This further assault on taxpayers is in the
Senate's budget now in conference committee, an amendment
(#5) by Sen. Michael Rodrigues, "Post-retirement earnings
cap increase." It was adopted by the state Senate on
May 22, right before the Senate offhandedly rejected rolling
back the sales tax to 5 percent and the income tax to 5
percent. As has become the rule rather than the
exception ― again there were
no roll call votes. None of us will ever know how
our senator voted on any of those. That's the way they
want it, cultivating their constituents as mushrooms, kept
in the dark and well fertilized until the fall harvest.
CLT members may recall the double-dipper
amendment's sponsor, Michael J. Rodrigues of Westford, from
2009. He was a state representative then, when an alert
CLT member caught and photographed him filling his trunk
with liquor at a New Hampshire state liquor store
― right after he voted to
increase the alcohol tax on the rest of us.

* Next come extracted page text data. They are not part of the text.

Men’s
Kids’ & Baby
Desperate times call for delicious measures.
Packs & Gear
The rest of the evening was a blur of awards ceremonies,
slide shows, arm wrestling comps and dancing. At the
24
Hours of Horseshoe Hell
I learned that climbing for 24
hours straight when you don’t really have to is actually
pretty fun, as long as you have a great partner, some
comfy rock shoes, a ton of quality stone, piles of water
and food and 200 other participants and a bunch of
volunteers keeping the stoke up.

Any day now the state Supreme Judicial
Court's decision will come down on the constitutionality of
the sixth graduated income tax ballot question. Also
known by its advocates as the "Millionaires Tax," or the
"Fair Share Amendment," it directs how the new revenue raised
would be spent, which clearly should be
unconstitutional and prohibit the question from the ballot.
It would appear that the sales tax rollback
will be on the ballot. The Retailer's Association has
been using its threat as a negotiation lever while dealing
with Raise Up Massachusetts, the latest incarnation of
The Takers usual coalition. Raise Up Massachusetts
is the sponsor of the graduated income tax ballot question,
the $15-per-hour minimum wage ballot question, the required
paid family leave ballot question, and the required paid
medical leave ballot question. The Retailers
Association is fighting tooth and nail to save its
Massachusetts small business members from bankruptcy and
extinction, but the only thing The Takers aren't
taking is prisoners.
The Takers want it all, or nothing.
Voters should give them the latter.
But this is, after all, Massachusetts and
recent polls show The Takers walking away with their
plunder, crushing small businesses. The best ray of
hope is that those same polls show the sales tax rollback
winning big too. But if small businesses are forced to
close we'll still need to drive to New Hampshire,
out-of-state, to buy anything. Either nothing will be
available here, or anything that is will be too expensive.
And my friends are surprised that I'm
looking at shutting down CLT soon and moving out-of-state
while I still can?
My father, William "Woody" Ford, a WWII and
Battle of the Bulge veteran, passed away at 99 years old on
Wednesday ― appropriately on
the 74th anniversary of the D-Day invasion. I've got
to get back to our family's funeral arrangements but wanted
to get this out to you.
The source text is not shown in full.